We now have $\overline{AB}$ in the previous context as well as the one we’re ultimately looking for, allowing us to convert to the context in which this circle, as well as the ecliptic circle and circle of mean distance, have measures of $120^p$:

$$\frac{78;31^p}{138;53^p} = \frac{\overline{ED}}{120^p}$$

$$\overline{ED} = 67;50^p.$$

And for $\overline{AE}$:

$$\frac{78;31^p}{138;53^p} = \frac{\overline{AE}}{39;42^p}$$

I’m forced to pause here because Ptolemy makes a few mistakes in a row.

First, in solving for $\overline{AE}$ I find it to be $22;27^p$ which Toomer agrees with. Yet, somehow, Ptolemy comes up with $22;44^p$.

Next, Ptolemy converts the chord to the corresponding arc, $arc \; AE$.

When I do so with Ptolemy’s value, I find it to be $21;50º$. Ptolemy manages to come up with $21;41º$. If I use the correct value for the chord, I find the arc to be $21;34º$, again in agreement with Toomer.

Thus, it’s hard to explain where Ptolemy came up with these values. Toomer has a few notes on what values are found in various manuscripts but concludes that it is most likely that the error is Ptolemy’s and not simply an error in transcription. Please refer to his footnote $40$ for details.

As far as what to do with this error, I’ll adopt Ptolemy’s value of $arc \; AE = 21;41º$ for the arc as we’ll now add it to $arc \; AG$ to get $arc \; EABG$:

$$177;12º + 21;41º = 198;53º.$$

This means that the remaining $arc \; GE = 161;07º$.

The corresponding chord, $\overline{GE} = 118;22^p$, again in the context where the diameter of this circle is $120^p$.

So what of it?

Now, if $\overline{GE}$ had been found equal to the diameter of the eccentre, it is obvious that the centre would lie on $\overline{GE}$, and the ratio of the eccentricity would immediately be apparent. But, since it is not equal [to the diameter], but makes [arc] $EABG$ greater than a semi-circle, it is clear that the centre of the eccentre will fall within the latter.

What Ptolemy is saying here is that if $\overline{GE}$ would have equaled $120^p$, then it would have meant it passed through the center of the circle.

Had that been the case, then “the ratio of eccentricity would immediately be apparent.” Ptolemy doesn’t say how, but I suspect we’ll come to that.

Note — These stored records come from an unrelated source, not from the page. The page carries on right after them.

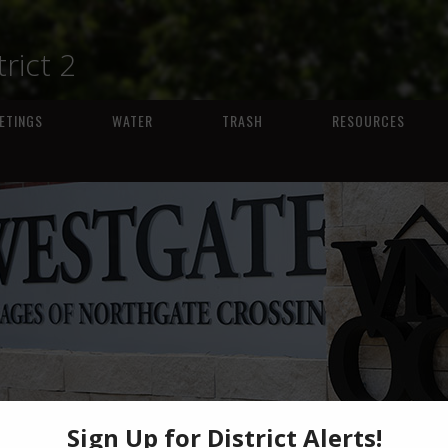
trict 2
ETINGS
WATER
TRASH
RESOURCES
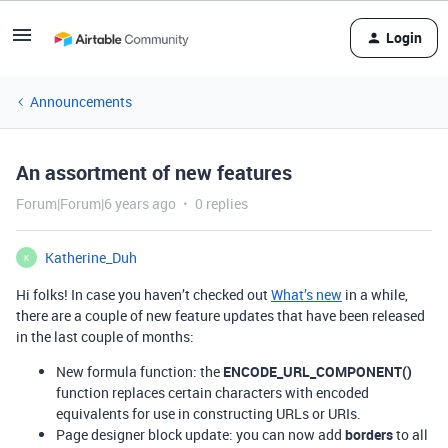
Login
Announcements
An assortment of new features
Forum|Forum|6 years ago
0 replies
Katherine_Duh
K
Hi folks! In case you haven’t checked out
What’s new
in a while,
there are a couple of new feature updates that have been released
in the last couple of months:
New formula function: the
ENCODE_URL_COMPONENT()
function replaces certain characters with encoded
equivalents for use in constructing URLs or URIs.
Page designer block update: you can now add
borders
to all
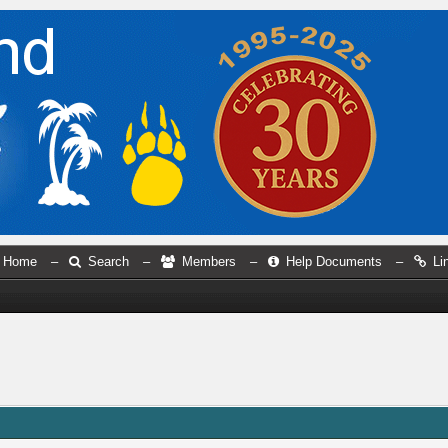
Home
–
Search
–
Members
–
Help Documents
–
Li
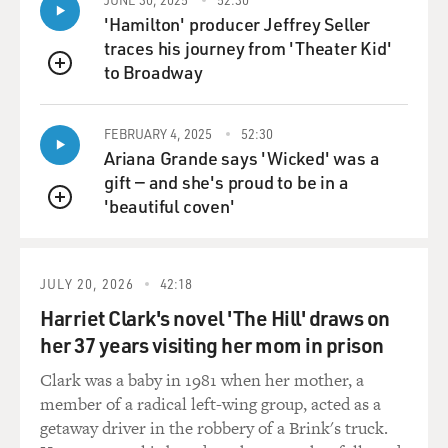
'Hamilton' producer Jeffrey Seller
traces his journey from 'Theater Kid'
to Broadway
QUEUE
FEBRUARY 4, 2025
52:30
Ariana Grande says 'Wicked' was a
gift — and she's proud to be in a
'beautiful coven'
QUEUE
JULY 20, 2026
42:18
Harriet Clark's novel 'The Hill' draws on
her 37 years visiting her mom in prison
Clark was a baby in 1981 when her mother, a
member of a radical left-wing group, acted as a
getaway driver in the robbery of a Brink's truck.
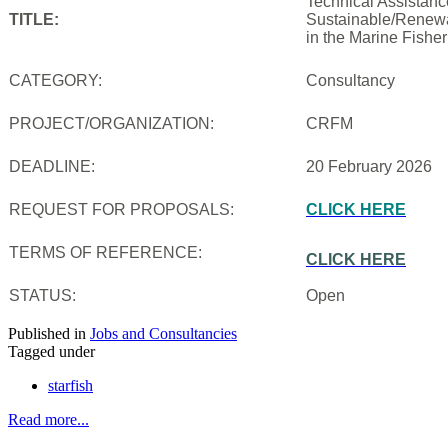
Technical Assistanc
TITLE:
Sustainable/Renewab
in the Marine Fishe
CATEGORY:
Consultancy
PROJECT/ORGANIZATION:
CRFM
DEADLINE:
20 February 2026
REQUEST FOR PROPOSALS:
CLICK HERE
TERMS OF REFERENCE:
CLICK HERE
STATUS:
Open
Published in
Jobs and Consultancies
Tagged under
starfish
Read more...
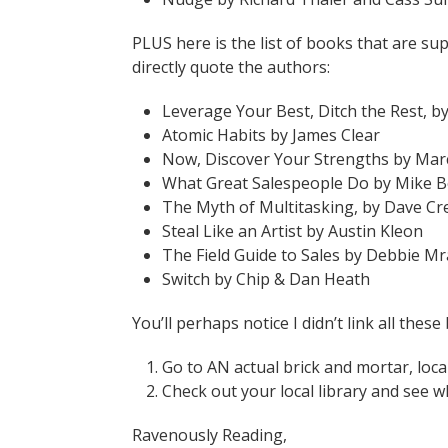
PLUS here is the list of books that are su
directly quote the authors:
Leverage Your Best, Ditch the Rest, 
Atomic Habits by James Clear
Now, Discover Your Strengths by Mar
What Great Salespeople Do by Mike 
The Myth of Multitasking, by Dave C
Steal Like an Artist by Austin Kleon
The Field Guide to Sales by Debbie M
Switch by Chip & Dan Heath
You’ll perhaps notice I didn’t link all thes
Go to AN actual brick and mortar, loca
Check out your local library and see w
Ravenously Reading,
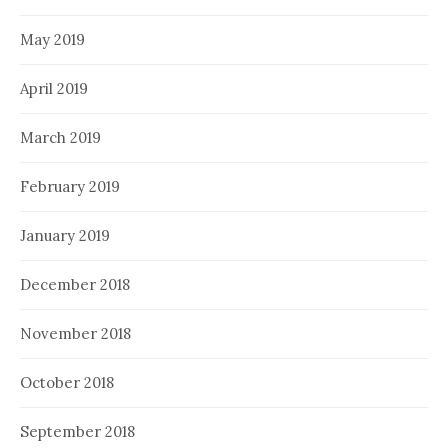
May 2019
April 2019
March 2019
February 2019
January 2019
December 2018
November 2018
October 2018
September 2018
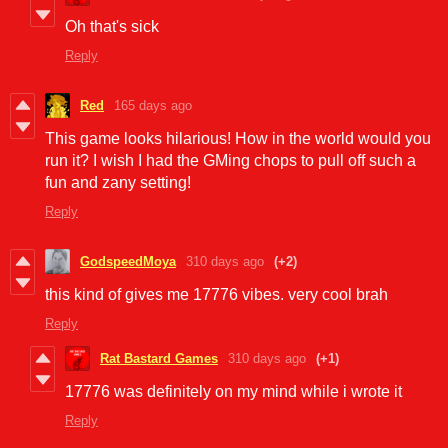
Oh that's sick
Reply
Red
165 days ago
This game looks hilarious! How in the world would you
run it? I wish I had the GMing chops to pull off such a
fun and zany setting!
Reply
GodspeedMoya
310 days ago
(+2)
this kind of gives me 17776 vibes. very cool brah
Reply
Rat Bastard Games
310 days ago
(+1)
17776 was definitely on my mind while i wrote it
Reply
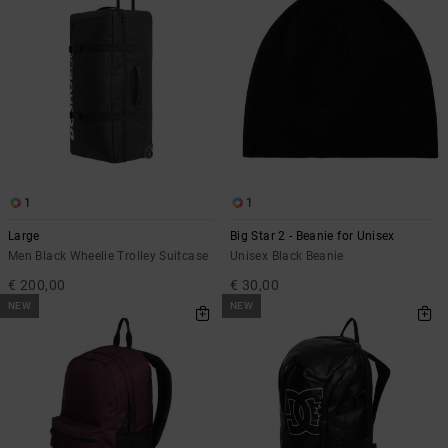
1
1
Large
Big Star 2 - Beanie for Unisex
Men Black Wheelie Trolley Suitcase
Unisex Black Beanie
€ 200,00
€ 30,00
NEW
NEW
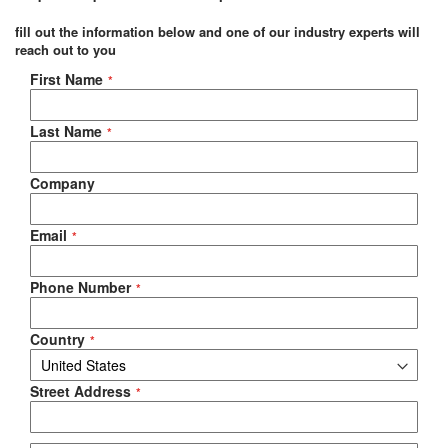
fill out the information below and one of our industry experts will
reach out to you
Negotiable Quote
First Name
Last Name
Company
Email
Phone Number
Country
Street Address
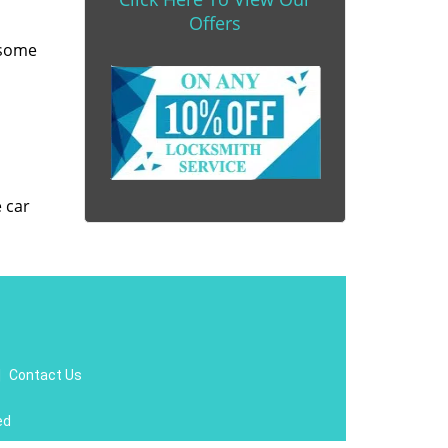
Offers
 some
e car
|
Contact Us
ed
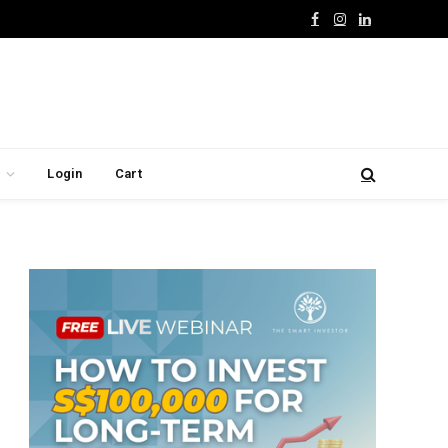
Facebook
Instagram
LinkedIn
Login
Cart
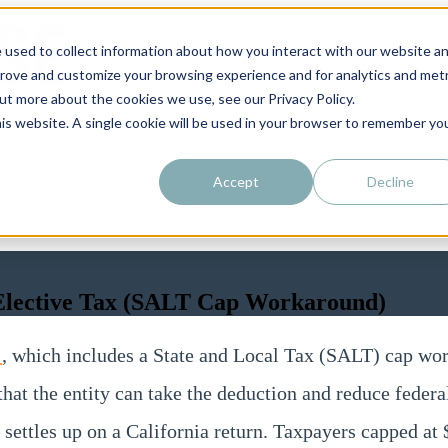
 used to collect information about how you interact with our website a
prove and customize your browsing experience and for analytics and metr
out more about the cookies we use, see our Privacy Policy.
his website. A single cookie will be used in your browser to remember yo
Accept
Decline
y Elective Tax (SALT Cap Workaround)
0
, which includes a State and Local Tax (SALT) cap worka
o that the entity can take the deduction and reduce feder
settles up on a California return. Taxpayers capped a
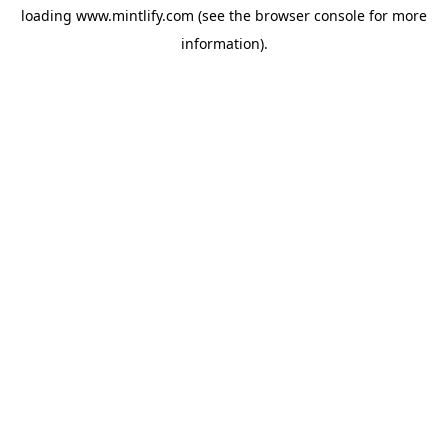
loading
www.mintlify.com
(see the
browser console
for more
information).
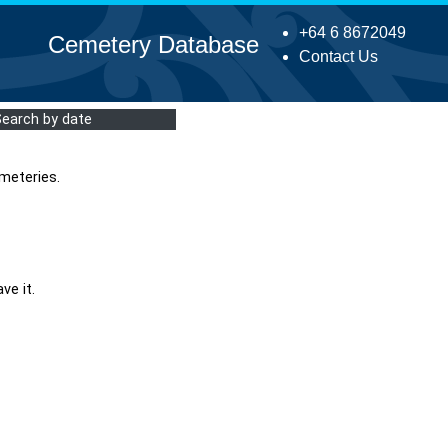
+64 6 8672049
Cemetery Database
Contact Us
Search by date
meteries.
ve it.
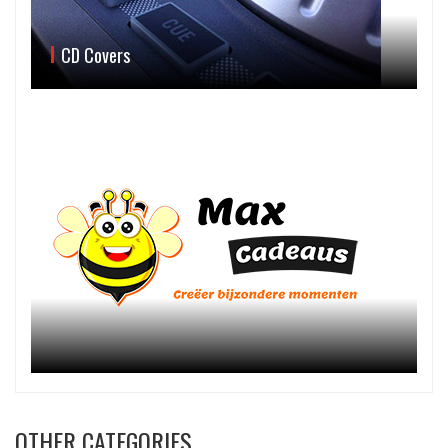
CD Covers
OTHER CATEGORIES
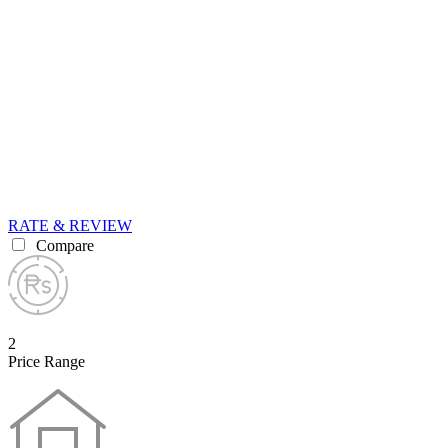
RATE & REVIEW
Compare
2
Price Range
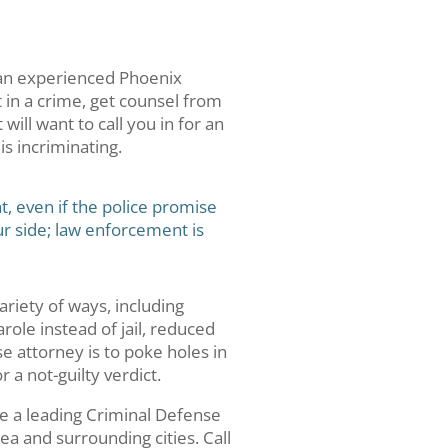
 an experienced Phoenix
t in a crime, get counsel from
ill want to call you in for an
s incriminating.
t, even if the police promise
ur side; law enforcement is
ariety of ways, including
role instead of jail, reduced
e attorney is to poke holes in
 a not-guilty verdict.
re a leading Criminal Defense
ea and surrounding cities. Call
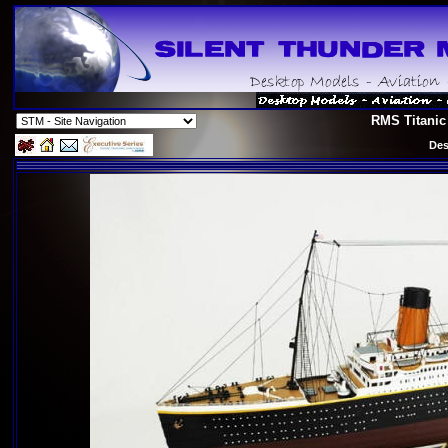
RMS Titanic
Des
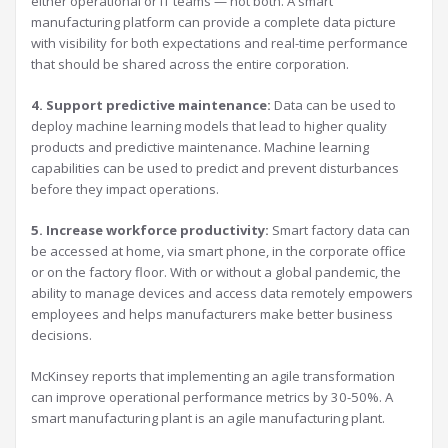
either operational or IT teams — not both. A smart
manufacturing platform can provide a complete data picture
with visibility for both expectations and real-time performance
that should be shared across the entire corporation.
4. Support predictive maintenance:
Data can be used to
deploy machine learning models that lead to higher quality
products and predictive maintenance. Machine learning
capabilities can be used to predict and prevent disturbances
before they impact operations.
5. Increase workforce productivity:
Smart factory data can
be accessed at home, via smart phone, in the corporate office
or on the factory floor. With or without a global pandemic, the
ability to manage devices and access data remotely empowers
employees and helps manufacturers make better business
decisions.
McKinsey reports that implementing an agile transformation
can improve operational performance metrics by 30-50%. A
smart manufacturing plant is an agile manufacturing plant.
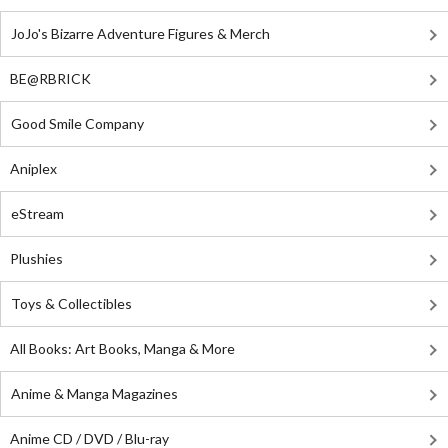
JoJo's Bizarre Adventure Figures & Merch
BE@RBRICK
Good Smile Company
Aniplex
eStream
Plushies
Toys & Collectibles
All Books: Art Books, Manga & More
Anime & Manga Magazines
Anime CD / DVD / Blu-ray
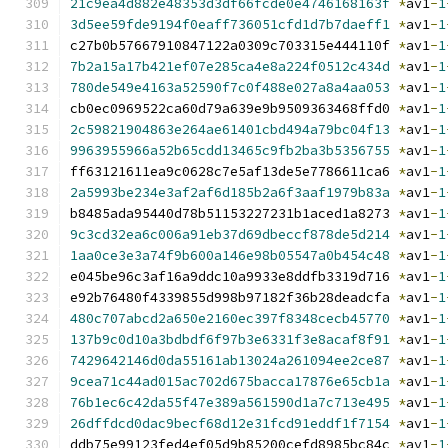
21c9ea4d882e48353d3df66fcde0e4746168163f
*
av1
-
1
3d5ee59fde9194f0eaff736051cfd1d7b7daeff1
*
av1
-
1
c27b0b57667910847122a0309c703315e444110f 
*
av1
-
1
7b2a15a17b421ef07e285ca4e8a224f0512c434d
*
av1
-
1
780de549e4163a52590f7c0f488e027a8a4aa053
*
av1
-
1
cb0ec0969522ca60d79a639e9b9509363468ffd0 
*
av1
-
1
2c59821904863e264ae61401cbd494a79bc04f13
*
av1
-
1
9963955966a52b65cdd13465c9fb2ba3b5356755
*
av1
-
1
ff63121611ea9c0628c7e5af13de5e7786611ca6 
*
av1
-
1
2a5993be234e3af2af6d185b2a6f3aaf1979b83a
*
av1
-
1
b8485ada95440d78b51153227231b1aced1a8273 
*
av1
-
1
9c3cd32ea6c006a91eb37d69dbeccf878de5d214
*
av1
-
1
1aa0ce3e3a74f9b600a146e98b05547a0b454c48
*
av1
-
1
e045be96c3af16a9ddc10a9933e8ddfb3319d716 
*
av1
-
1
e92b76480f4339855d998b97182f36b28deadcfa 
*
av1
-
1
480c707abcd2a650e2160ec397f8348cecb45770
*
av1
-
1
137b9c0d10a3bdbdf6f97b3e6331f3e8acaf8f91
*
av1
-
1
7429642146d0da55161ab13024a261094ee2ce87
*
av1
-
1
9cea71c44ad015ac702d675bacca17876e65cb1a
*
av1
-
1
76b1ec6c42da55f47e389a561590d1a7c713e495
*
av1
-
1
26dffdcd0dac9becf68d12e31fcd91eddf1f7154
*
av1
-
1
ddb75e99123fed4ef05d9b85200cefd8985bc84c 
*
av1
-
1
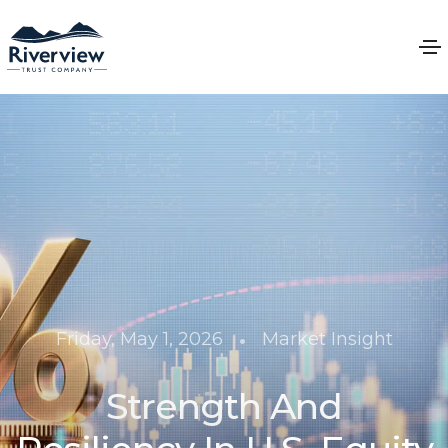
•
Friday, May 1, 2026
Market Insight
Strength And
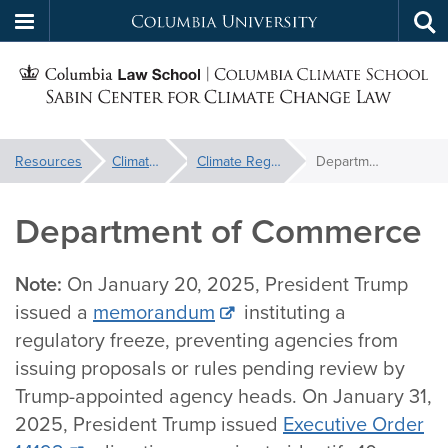
Columbia
Tog
Skip
sea
University
S
to
main
C
content
You
Resources
Climate Backtracker
Climate Regulation Database
Department of Commerce
f
are
here:
Department of Commerce
C
Note:
On January 20, 2025, President Trump
issued a
memorandum
instituting a
regulatory freeze, preventing agencies from
issuing proposals or rules pending review by
Trump-appointed agency heads. On January 31,
2025, President Trump issued
Executive Order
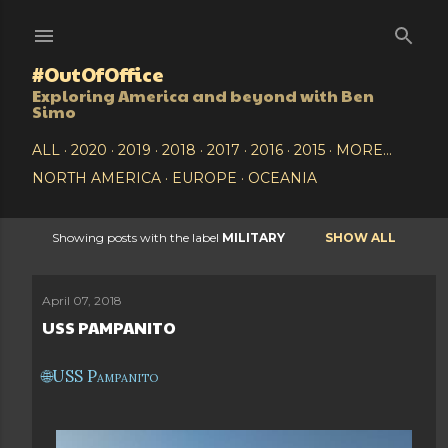
Skip to main content
#OutOfOffice
Exploring America and beyond with Ben
Simo
ALL
2020
2019
2018
2017
2016
2015
MORE…
NORTH AMERICA
EUROPE
OCEANIA
Showing posts with the label
MILITARY
SHOW ALL
P
o
April 07, 2018
USS PAMPANITO
s
t
USS Pampanito
s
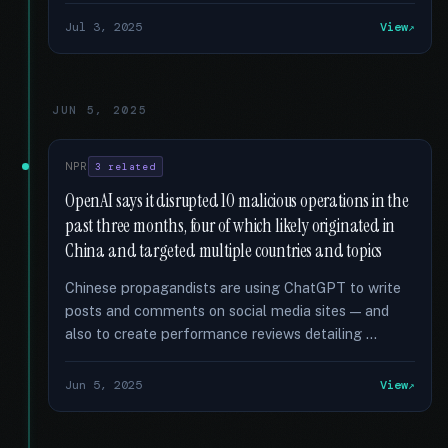
Jul 3, 2025
View
JUN 5, 2025
NPR
3 related
OpenAI says it disrupted 10 malicious operations in the
past three months, four of which likely originated in
China and targeted multiple countries and topics
Chinese propagandists are using ChatGPT to write
posts and comments on social media sites — and
also to create performance reviews detailing …
Jun 5, 2025
View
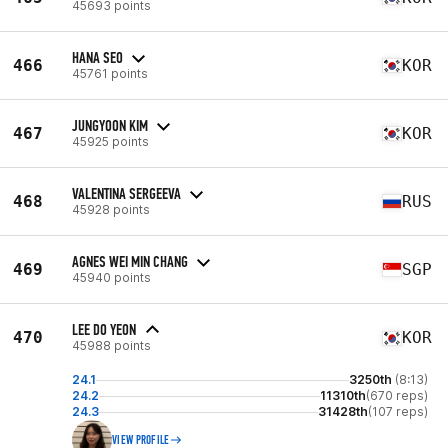
45693 points
HANA SEO
466
KOR
45761 points
JUNGYOON KIM
467
KOR
45925 points
VALENTINA SERGEEVA
468
RUS
45928 points
AGNES WEI MIN CHANG
469
SGP
45940 points
LEE DO YEON
470
KOR
45988 points
24.1
3250th
(8:13)
24.2
11310th
(670 reps)
24.3
31428th
(107 reps)
VIEW PROFILE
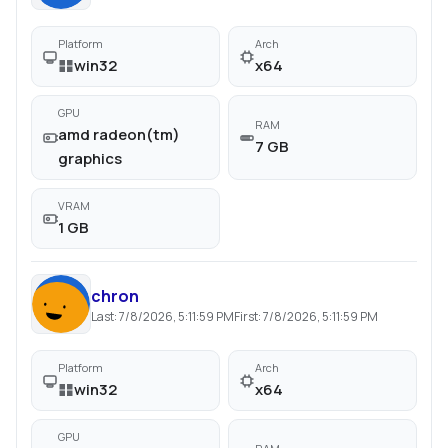
Platform
Arch
win32
x64
GPU
RAM
amd radeon(tm)
7 GB
graphics
VRAM
1 GB
chron
Last:
7/8/2026, 5:11:59 PM
First:
7/8/2026, 5:11:59 PM
Platform
Arch
win32
x64
GPU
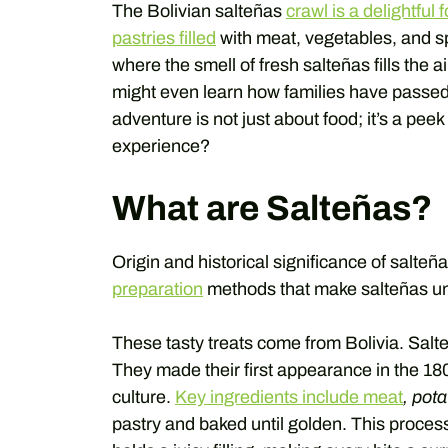
The Bolivian salteñas
crawl is a delightful 
pastries filled
with meat, vegetables, and sp
where the smell of fresh salteñas fills the a
might even learn how families have passed 
adventure is not just about food; it’s a peek 
experience?
What are Salteñas?
Origin and historical significance of salteña
preparation
methods that make salteñas un
These tasty treats come from Bolivia. Salteña
They made their first appearance in the 180
culture.
Key ingredients include meat
, pot
pastry and baked until golden. This proces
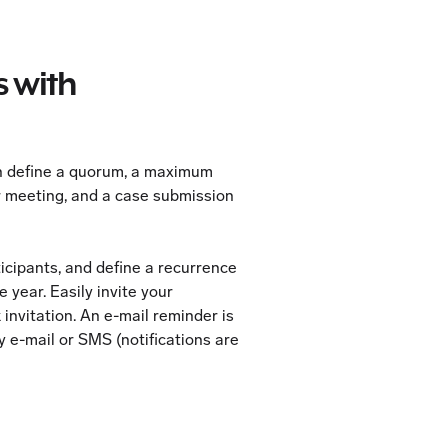
 with
n define a quorum, a maximum
 meeting, and a case submission
ticipants, and define a recurrence
 year. Easily invite your
 invitation. An e-mail reminder is
y e-mail or SMS (notifications are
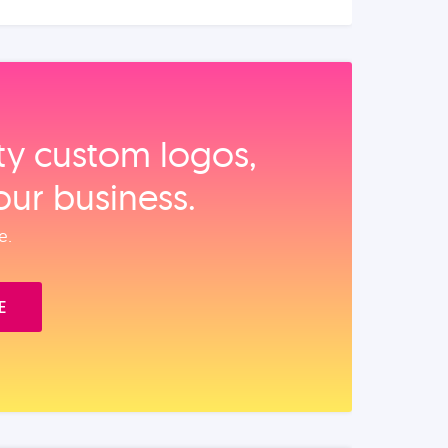
ity custom logos,
our business.
e.
E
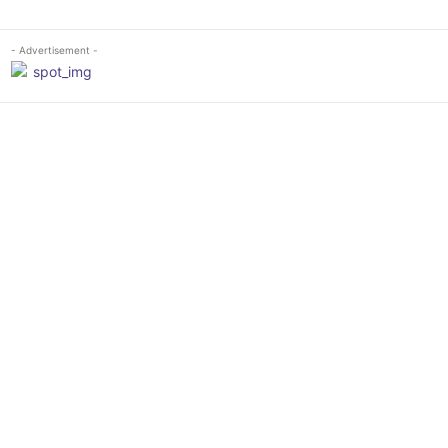
- Advertisement -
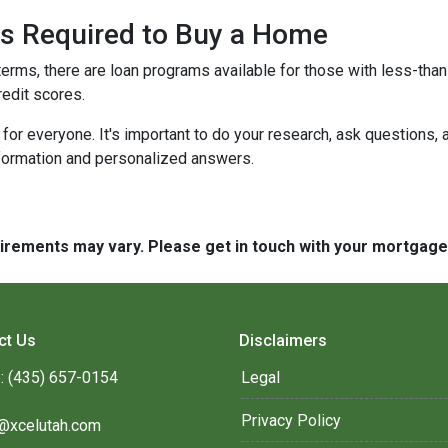
 is Required to Buy a Home
terms, there are loan programs available for those with less-than-
redit scores.
r everyone. It's important to do your research, ask questions,
nformation and personalized answers.
quirements may vary. Please get in touch with your mortgag
ct Us
Disclaimers
: (435) 657-0154
Legal
Privacy Policy
@xcelutah.com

However, this point has gotten quite long, we’ll continue in the next post!



 

  1. Centered on $\Theta$ in our last diagram.
  2. Bear in mind, these were called $E$, $Z$, and $H$ respectively in the diagram in the last post!
  3. At this point in the description, Ptolemy becomes rather agnostic about which points are used which way. Instead of extending $\overline{GD}$, we could have extended any of the lines from the observations in the same manner. We would then have to adjust the rest of the lines we’ve drawn. For the sake of clarity, I’m describing the diagram as drawn instead of giving the more general description as Ptolemy does.
  4. Which we called $arc \; ZH$ in the last post.
  5. I hope the divisions help us keep track of context.
  6. This is a true value as this was the amount that Mars moved from the mean motions table.
  7. Angles $\angle BDE = 86;16º$ and $\angle DEB = 47;44º$. Keep in mind this is not a right triangle!
  8. Ptolemy seems to incorrectly imply that these are equal to the arcs in this circle, but they are not.
  9. I get $\overline{AB} = 138;54^p$, but again adopt Ptolemy’s value for consistency.
  10. Do keep in mind we found $\overline{A \Theta} = 78;31^p$ as well, but that was in a different context.